**SOURCE DATA**
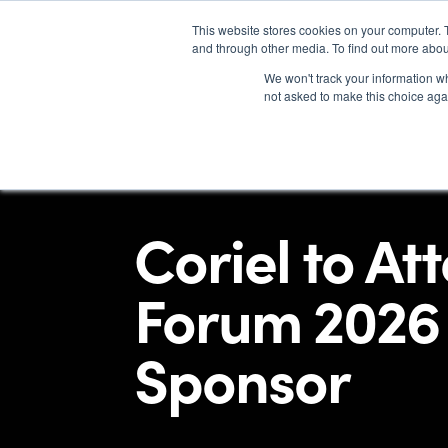
This website stores cookies on your computer. 
and through other media. To find out more abou
We won't track your information whe
not asked to make this choice aga
Coriel to At
Forum 2026 
Sponsor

**WHAT THE TASK REQUIRES**
Look for the string "your" in the listing above and copy every line holding it.

**TASK OUTPUT**
This website stores cookies on your computer. 
We won't track your information whe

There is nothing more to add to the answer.